Per quel poco che posso dire in base alla mia ancora breve esperienza lavorativa, avendo solo 28 anni, è che spesso la più grande discriminazione arriva da coloro che non hanno le capacità di ricoprire il ruolo che gli è stato assegnato; l’unico modo allora per dimostrare agli altri di essere capaci è la prevaricazione e il rivendicare una gestione organigrammica sbilanciata. Non ricordo episodi di discriminazione di genere ma sicuramente è presente una grande discriminazione a livello delle qualifiche e delle differenze negli anni di studio universitario; soprattutto all’inizio, percepivo un costante giudizio da parte degli altri per il fatto di non essere medico ma semplicemente Psicologa; eppure la mia conoscenza e la mia esperienza, non soltanto a livello formativo ma soprattutto umano, non vengono mai messi in discussione.

A suo parere, l’Italia sta facendo abbastanza per aiutare le giovani donne ad intraprendere studi STEM? Cosa bisognerebbe fare per migliorare le cose?

Secondo me, le giovani donne hanno la possibilità di fare ciò che vogliono; nel 2020 con tutte le disparità ancora presenti nel mondo lavorativo, credo nella capacità delle donne di poter fare qualsiasi cosa e soprattutto credo che, se c’è la competenza e la passione per quello che si fa, nulla può ostacolare il volere femminile.

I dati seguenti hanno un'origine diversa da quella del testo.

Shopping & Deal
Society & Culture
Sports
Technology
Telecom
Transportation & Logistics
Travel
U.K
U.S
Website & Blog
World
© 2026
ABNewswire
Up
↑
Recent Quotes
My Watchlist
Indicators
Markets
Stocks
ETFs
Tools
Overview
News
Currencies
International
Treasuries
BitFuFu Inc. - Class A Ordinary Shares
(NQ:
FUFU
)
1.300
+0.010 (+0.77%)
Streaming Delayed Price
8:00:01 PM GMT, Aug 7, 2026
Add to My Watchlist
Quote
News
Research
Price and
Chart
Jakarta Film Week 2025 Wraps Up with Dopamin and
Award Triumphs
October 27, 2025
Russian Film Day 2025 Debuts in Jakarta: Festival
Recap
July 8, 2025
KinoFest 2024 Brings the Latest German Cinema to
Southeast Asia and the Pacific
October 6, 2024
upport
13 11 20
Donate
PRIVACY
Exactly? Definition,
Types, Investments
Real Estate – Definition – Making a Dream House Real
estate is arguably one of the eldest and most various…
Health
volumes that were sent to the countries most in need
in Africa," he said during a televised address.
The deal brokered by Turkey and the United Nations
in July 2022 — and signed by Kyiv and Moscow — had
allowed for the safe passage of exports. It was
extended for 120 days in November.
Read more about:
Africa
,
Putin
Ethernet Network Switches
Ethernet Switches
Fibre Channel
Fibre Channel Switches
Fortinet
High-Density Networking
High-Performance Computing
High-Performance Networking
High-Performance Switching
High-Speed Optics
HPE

Detto ciò, non credo che ci sia necessità di azione durante la formazione STEM, ma piuttosto di garantire che la formazione ottenuta venga valorizzata e equiparata a qualsiasi altra formazione ottenuta da qualsiasi altra persona.

Quale consiglio si sente di dare alle ragazze che amano le materie STEM e vorrebbero intraprendere questa strada?

Non fermatevi; non fatevi dire dagli altri che cosa dovete diventare “da grandi”; l’intraprendenza, la capacità di ragionamento critico ma soprattutto il saper pensare fuori dalla righe, premia sempre in ogni contesto lavorativo; la competenza tecnica, d’altro canto, non deve mai surclassare la competenza emotiva ed empatica per sapersi confrontare in maniera costruttiva con gli altri, senza denigrare gli agiti altrui. Essere donne manager è sicuramente impegnativo, ma chi meglio di noi può riuscire a farlo in maniera eccellente?